What Bible translation is being used for the Grace Commentary? I will be using the Grace English Bible. Never heard of it? That is because along with writing a full-length commentary on Scripture, I will also be writing a brand new translation of the Bible.
But a new translation is the last thing we need, right?
Actually, a new translation is exactly what we need.
A New Translation of the Bible
I agree with C. S. Lewis who wrote that “If we are to have translation at all we must have periodic re-translation. There is no such thing as translating a book into another language once and for all, for a language is a changing thing” (God in the Dock, 230-231).
I have no illusions that my translation will be the best Bible translation available, or that it will be used by a large number of Christians for hundreds of years to come. Such an outcome might actually lead to some negative consequences, much as the sole reliance by some Christians upon the King James Version has led to some poor theology and poor practices. I am all for new translations and the reworking of older translations so that people can always read and study Scripture in the common language of their day.
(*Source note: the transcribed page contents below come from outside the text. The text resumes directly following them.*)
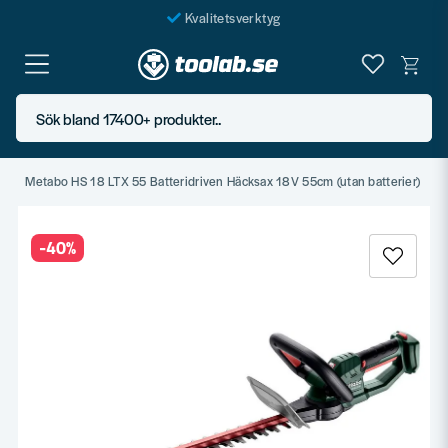
Kvalitetsverktyg
Fraktfritt över 999 SEK*
En järnhandel för alla
Sök bland 17400+ produkter..
Butik i Göteborg
n
Metabo HS 18 LTX 55 Batteridriven Häcksax 18V 55cm (utan batterier)
-
40
%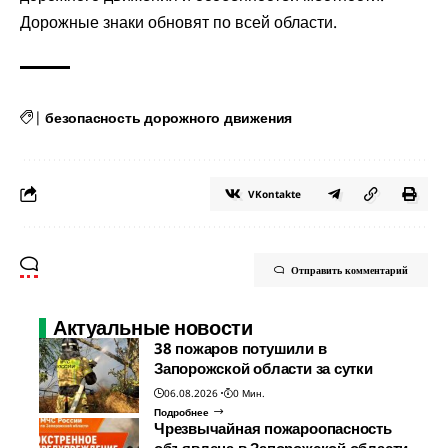
Дорожные знаки обновят по всей области.
|
безопасность дорожного движения
VKontakte
Отправить комментарий
Актуальные новости
38 пожаров потушили в
Запорожской области за сутки
06.08.2026
0 Мин.
Подробнее
Чрезвычайная пожароопасность
объявлена в Запорожской области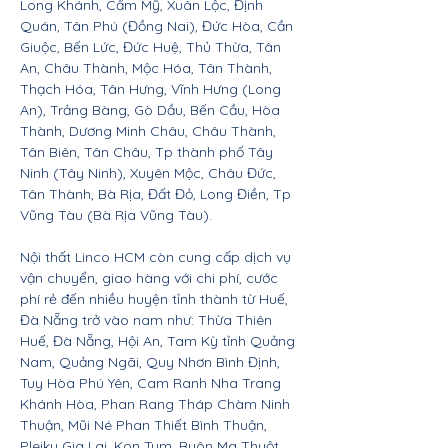
Long Khánh, Cẩm Mỹ, Xuân Lộc, Định
Quán, Tân Phú (Đồng Nai), Đức Hòa, Cần
Giuộc, Bến Lức, Đức Huệ, Thủ Thừa, Tân
An, Châu Thành, Mộc Hóa, Tân Thành,
Thạch Hóa, Tân Hưng, Vĩnh Hưng (Long
An), Trảng Bàng, Gò Dầu, Bến Cầu, Hòa
Thành, Dương Minh Châu, Châu Thành,
Tân Biên, Tân Châu, Tp thành phố Tây
Ninh (Tây Ninh), Xuyên Mộc, Châu Đức,
Tân Thành, Bà Rịa, Đất Đỏ, Long Điền, Tp
Vũng Tàu (Bà Rịa Vũng Tàu).
Nội thất Linco HCM còn cung cấp dịch vụ
vận chuyển, giao hàng với chi phí, cước
phí rẻ đến nhiều huyện tỉnh thành từ Huế,
Đà Nẵng trở vào nam như: Thừa Thiên
Huế, Đà Nẵng, Hội An, Tam Kỳ tỉnh Quảng
Nam, Quảng Ngãi, Quy Nhơn Bình Định,
Tuy Hòa Phú Yên, Cam Ranh Nha Trang
Khánh Hòa, Phan Rang Tháp Chàm Ninh
Thuận, Mũi Né Phan Thiết Bình Thuận,
Pleiku Gia Lai, Kon Tum, Buôn Ma Thuột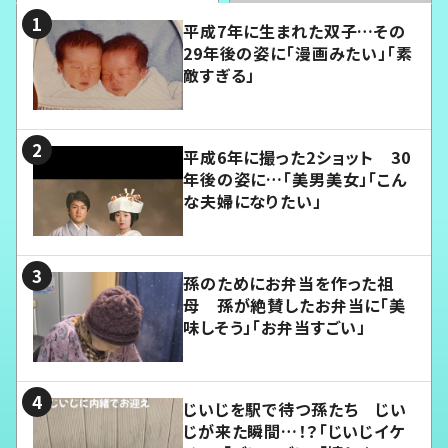
平成7年に生まれた双子…その
29年後の姿に「漫画みたい」「素
敵すぎる」
平成6年に撮った2ショット 30
年後の姿に…「美男美女」「こん
な夫婦になりたい」
孫のためにお弁当を作った祖
母 孫が絶賛したお弁当に「美
味しそう」「お弁当すごい」
じいじを駅で待つ孫たち じい
じが来た瞬間…！？「じいじイケ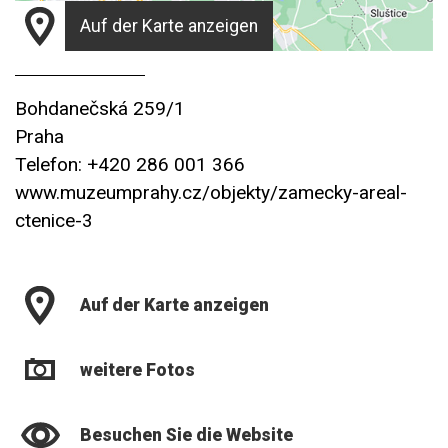
Auf der Karte anzeigen
Bohdanečská 259/1
Praha
Telefon: +420 286 001 366
www.muzeumprahy.cz/objekty/zamecky-areal-
ctenice-3
Auf der Karte anzeigen
weitere Fotos
Besuchen Sie die Website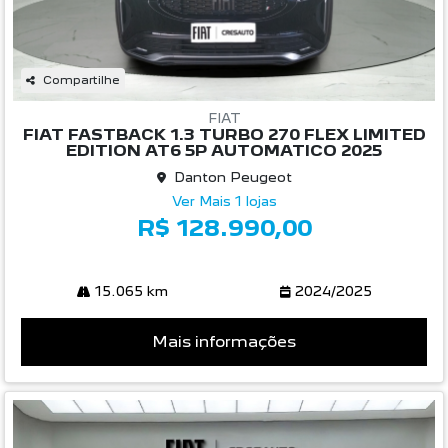
Compartilhe
FIAT
FIAT FASTBACK 1.3 TURBO 270 FLEX LIMITED
EDITION AT6 5P AUTOMATICO 2025
Danton Peugeot
Ver Mais 1 lojas
R$ 128.990,00
15.065 km
2024/2025
Mais informações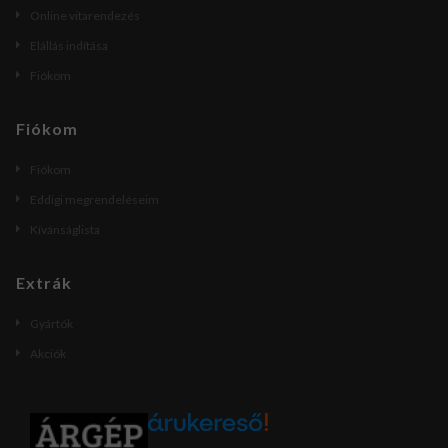
Online vitarendezés
Elállás indítása
Fiókom
Fiókom
Fiókom
Eddigi megrendeléseim
Kívánságlista
Extrák
Gyártók
Akciók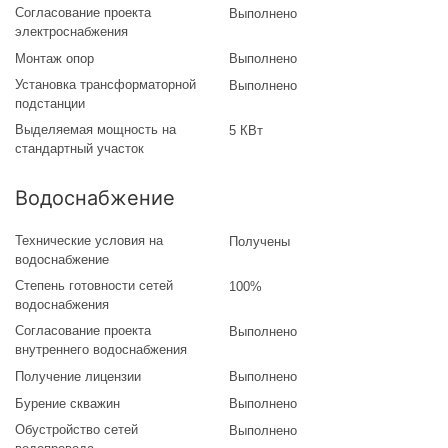
Согласование проекта
Выполнено
электроснабжения
Монтаж опор
Выполнено
Установка трансформаторной
Выполнено
подстанции
Выделяемая мощность на
5 КВт
стандартный участок
Водоснабжение
Технические условия на
Получены
водоснабжение
Степень готовности сетей
100%
водоснабжения
Согласование проекта
Выполнено
внутреннего водоснабжения
Получение лицензии
Выполнено
Бурение скважин
Выполнено
Обустройство сетей
Выполнено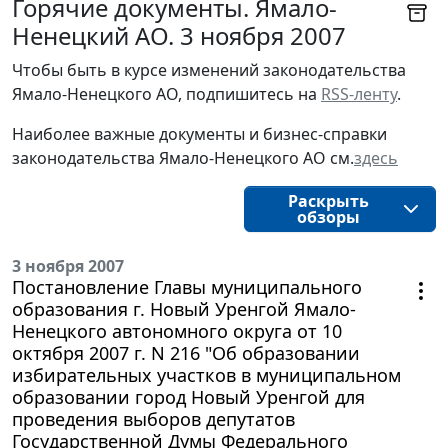
Горячие документы. Ямало-
Ненецкий АО. 3 ноября 2007
Чтобы быть в курсе изменений законодательства 
Ямало-Ненецкого АО, подпишитесь на 
RSS-ленту
.
Наиболее важные документы и бизнес-справки
законодательства
Ямало-Ненецкого АО
см.
здесь
Раскрыть
обзоры
3 ноября 2007
Постановление Главы муниципального
образования г. Новый Уренгой Ямало-
Ненецкого автономного округа от 10
октября 2007 г. N 216 "Об образовании
избирательных участков в муниципальном
образовании город Новый Уренгой для
проведения выборов депутатов
Государственной Думы Федерального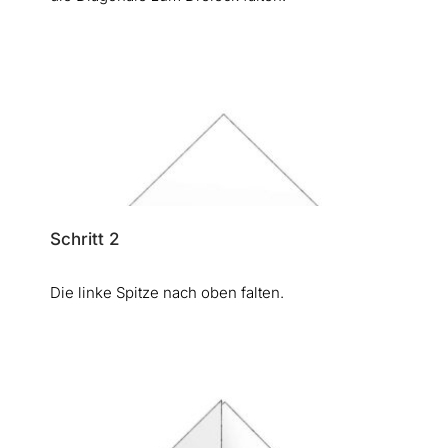
Schritt 2
Die linke Spitze nach oben falten.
I have written more over at the Grace English Bible website about the methodology and goals of my Bible translation, but let me state that one other reason I chose to prepare a new translation was cost. Most of today’s available translations charge exorbitant fees if a published or online work reprints more than a certain percentage of the translation. Since one of my goals for the Grace Commentary is to eventually write commentary on the entire Bible, this means that if I were to use a translation like the New King James (NKJ), or the New American Standard (NAS), I will eventually end up reprinting 100% of the text of those translations, and would have to pay the accompanying fee. There are a few translations which do not have this fee, such as the King James Version (KJV) and the New English Translation (NET), but I have too many translation issues with each, and had I used them for the text of my commentary, I would frequently find myself saying, “I disagree with the translation on this verse, and here is why.” I think this would become tiresome to write, and more importantly, tiresome to read.
So I chose to prepare my own translation, the Grace English Bible. It is free to use, and best of all, since it will primarily be an online translation, I can change it any time I want to reflect new insights into Scripture, or any corrections that might be necessary as I learn more about the nuances of Greek and Hebrew. You, as the reader, can help as well. If you do not like the way a translation is worded, or think there might be a better way to turn a phrase, simply go to the proper web page at the Grace English Bible website, and leave your suggestion as a comment.
I look forward to seeing how this translation of the Bible evolves over time.